The Minnesota State GOP Central Committee had its big annual meeting over the weekend.
The act that’s gotten the most publicity has been its vote to boot over a dozen former MNGOP elected officials from the party for supporting Tom Horner during the gubernatorial campaign just past. By a 58-55 vote, the committee banned…:
They’re not allowed to be delegates at conventions for the next two years, among other things – not that that was likely anyway, as Party Chair Tony Sutton noted:
“I get frustrated because a lot of people on that list only come out and say they’re Republicans when the want to stick it to Republicans,” Sutton said. “The rest of the time they say they’re an independent or a Democrat and support nothing but Democrats.
Sutton’s right there; none of these people have been active in any way as “Republicans” in years, maybe decades – except to come out and use their old affiliation against the party.
Some of the usual suspects – almost all of them DFLers – are caterwauling about the move, calling it a “purge” or a “witch hunt”.

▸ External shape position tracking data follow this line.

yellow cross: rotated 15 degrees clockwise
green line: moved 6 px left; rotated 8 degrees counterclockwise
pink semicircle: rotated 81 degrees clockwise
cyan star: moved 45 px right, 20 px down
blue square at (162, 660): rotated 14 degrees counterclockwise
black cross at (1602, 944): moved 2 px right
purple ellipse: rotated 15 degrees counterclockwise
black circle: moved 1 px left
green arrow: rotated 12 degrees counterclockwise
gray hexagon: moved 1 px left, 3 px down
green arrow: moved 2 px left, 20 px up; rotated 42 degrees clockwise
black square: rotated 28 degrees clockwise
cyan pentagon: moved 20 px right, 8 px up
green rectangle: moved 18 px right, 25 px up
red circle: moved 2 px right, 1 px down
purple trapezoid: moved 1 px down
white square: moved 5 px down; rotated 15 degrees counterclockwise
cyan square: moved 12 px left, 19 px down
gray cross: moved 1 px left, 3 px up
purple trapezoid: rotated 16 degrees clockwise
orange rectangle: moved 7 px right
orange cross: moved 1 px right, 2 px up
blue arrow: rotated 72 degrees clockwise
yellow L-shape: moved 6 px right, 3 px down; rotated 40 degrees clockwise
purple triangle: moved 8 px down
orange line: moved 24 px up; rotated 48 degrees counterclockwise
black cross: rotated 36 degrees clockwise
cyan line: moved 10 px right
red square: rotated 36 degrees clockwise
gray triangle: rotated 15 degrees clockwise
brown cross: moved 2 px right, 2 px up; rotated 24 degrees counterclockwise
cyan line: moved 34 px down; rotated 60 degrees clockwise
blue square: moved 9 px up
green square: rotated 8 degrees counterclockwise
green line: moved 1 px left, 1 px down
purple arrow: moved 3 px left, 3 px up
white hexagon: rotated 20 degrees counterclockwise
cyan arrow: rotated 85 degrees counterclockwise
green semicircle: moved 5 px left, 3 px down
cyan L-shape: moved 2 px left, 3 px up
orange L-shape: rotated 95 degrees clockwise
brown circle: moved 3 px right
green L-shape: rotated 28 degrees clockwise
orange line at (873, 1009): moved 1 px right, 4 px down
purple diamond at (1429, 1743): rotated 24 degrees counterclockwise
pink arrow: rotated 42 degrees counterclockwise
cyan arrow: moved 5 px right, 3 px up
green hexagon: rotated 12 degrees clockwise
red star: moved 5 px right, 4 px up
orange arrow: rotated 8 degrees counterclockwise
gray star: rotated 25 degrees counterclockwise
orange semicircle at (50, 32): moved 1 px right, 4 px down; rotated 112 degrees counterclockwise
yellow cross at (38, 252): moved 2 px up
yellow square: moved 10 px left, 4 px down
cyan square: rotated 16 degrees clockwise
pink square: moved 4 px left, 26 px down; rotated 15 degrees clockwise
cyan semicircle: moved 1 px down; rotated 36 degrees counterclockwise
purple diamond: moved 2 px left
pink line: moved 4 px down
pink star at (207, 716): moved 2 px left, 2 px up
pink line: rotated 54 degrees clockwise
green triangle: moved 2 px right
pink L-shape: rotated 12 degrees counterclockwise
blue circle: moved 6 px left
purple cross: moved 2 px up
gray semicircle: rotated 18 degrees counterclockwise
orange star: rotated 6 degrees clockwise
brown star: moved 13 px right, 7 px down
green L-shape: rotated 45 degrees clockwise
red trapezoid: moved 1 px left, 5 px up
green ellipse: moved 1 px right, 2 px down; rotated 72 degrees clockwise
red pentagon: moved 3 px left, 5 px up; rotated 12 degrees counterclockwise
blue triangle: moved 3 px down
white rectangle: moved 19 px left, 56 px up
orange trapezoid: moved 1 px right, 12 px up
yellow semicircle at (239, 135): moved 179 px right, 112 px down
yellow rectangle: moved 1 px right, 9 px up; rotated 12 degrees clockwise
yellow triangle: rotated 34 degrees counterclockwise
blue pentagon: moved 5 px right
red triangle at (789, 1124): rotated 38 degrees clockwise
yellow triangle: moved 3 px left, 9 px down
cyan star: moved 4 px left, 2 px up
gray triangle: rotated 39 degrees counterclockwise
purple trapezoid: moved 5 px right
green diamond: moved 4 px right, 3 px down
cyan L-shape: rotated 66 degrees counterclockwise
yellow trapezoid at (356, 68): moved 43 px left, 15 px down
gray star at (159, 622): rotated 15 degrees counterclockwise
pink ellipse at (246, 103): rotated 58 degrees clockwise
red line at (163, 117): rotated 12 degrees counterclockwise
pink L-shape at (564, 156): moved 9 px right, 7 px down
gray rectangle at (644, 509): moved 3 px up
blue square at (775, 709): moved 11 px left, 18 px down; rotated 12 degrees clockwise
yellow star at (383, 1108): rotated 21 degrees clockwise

Here’s two suggestions for any DFLers shedding crocodile tears over the expulsions of people who, let’s remember, campaigned against the party’s endorsed candidate this past election:
- Remember Randy Kelly. You do remember Randy Kelly, don’t you? Saint Paul’s last successful mayor? Held the line on property taxes? After along career as a loyal DFL soldier, he endorsed George W. Bush in 2004 – rightly, in hindsight. And the party’s long knives came out.
- Why not start a party of your own?: And when you do, you can write rules about how your party’s members are supposed to behave as re campaigning against the party! So next election when, say, “DFLers for Laura Brod!” starts getting some publicity, you can climb up on the tall horse of principle and say “These people are members in good standing of our big, big, big tent party!”
But until they do, just hush. Our party – our party – did just fine this cycle without a bunch of people who once called themselves “republicans” but governed like Democrats.
Look – there’s a case to be made that the party shouldn’t be in the retribution business – and a better one, I think, that the party has every right to protect its own brand from being undercut by its former elected officials. The GOP owns its own brand – not the DFL, and not Lori Sturdevant.
In an excellent piece over the weekend, Craig Westover also hits the “Brand Defense” angle:
Those rebuked by the Minnesota GOP were of value to the Horner campaign primarily because of their one-time endorsement by the Republican Party of Minnesota. They were sought out and welcomed by the Horner campaign because of the Republican brand. Their coming out for Horner was headlined by the Republican brand. What made the story significant was the Republican brand. What the Minnesota GOP has the obligation to protect is the Republican brand…
…A “Progressive Republican” is nothing more than a Progressive who used to be a Republican. The action by the GOP State Central Committee banning Horner supporters from participating in Republican Party activities simply makes them honest souls by wedding them to their actions.
There’s a case to be made that the party should “reach out” to “moderates”, and find a place for them in the party. There’s a better case to be made that that outreach needs to be met halfway; not by supporting a DFL-lite hamster like Horner for governor against the endorsed candidate, and that the party doesn’t need to tolerate former members dusting off their old titles and waving them against the party.